* Problem details *
Every line below that holds the string "Word" should be copied out.

** Opening Supplied data block **

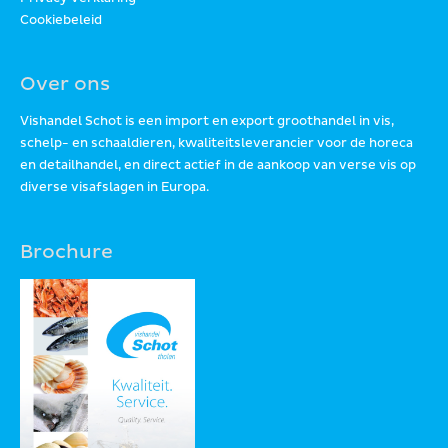
Cookiebeleid
Over ons
Vishandel Schot is een import en export groothandel in vis,
schelp- en schaaldieren, kwaliteitsleverancier voor de horeca
en detailhandel, en direct actief in de aankoop van verse vis op
diverse visafslagen in Europa.
Brochure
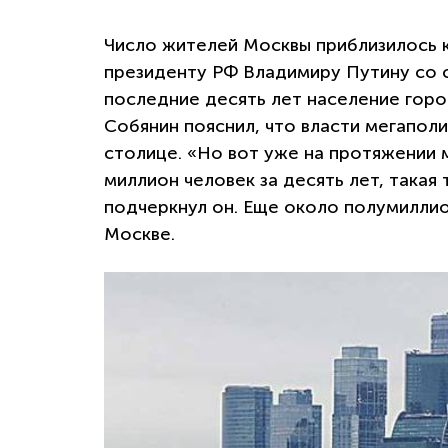
Число жителей Москвы приблизилось к
президенту РФ Владимиру Путину со с
последние десять лет население горо
Собянин пояснил, что власти мегаполи
столице. «Но вот уже на протяжении 
миллион человек за десять лет, такая
подчеркнул он. Еще около полумиллио
Москве.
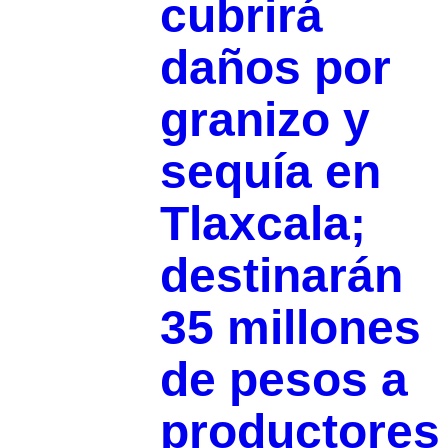
cubrirá
daños por
granizo y
sequía en
Tlaxcala;
destinarán
35 millones
de pesos a
productores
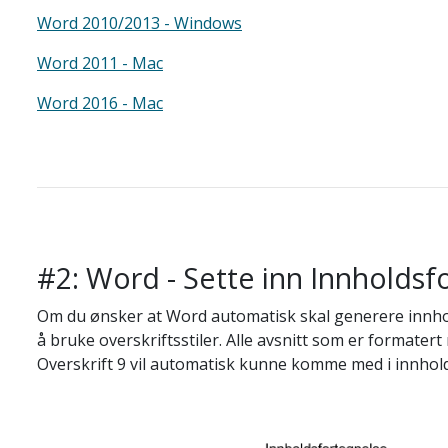
Word 2010/2013 - Windows
Word 2011 - Mac
Word 2016 - Mac
#2: Word - Sette inn Innholdsf
Om du ønsker at Word automatisk skal generere innho
å bruke overskriftsstiler. Alle avsnitt som er formatert
Overskrift 9 vil automatisk kunne komme med i innhol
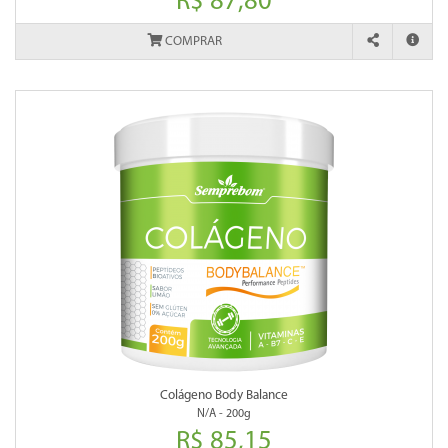
R$ 87,80
COMPRAR
Colágeno Body Balance
N/A - 200g
R$ 85,15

** Closing Supplied data block **

* Response to the exercise *
Word 2010/2013 - Windows
Word 2011 - Mac
Word 2016 - Mac
#2: Word - Sette inn Innholdsf
Om du ønsker at Word automatisk skal generere innho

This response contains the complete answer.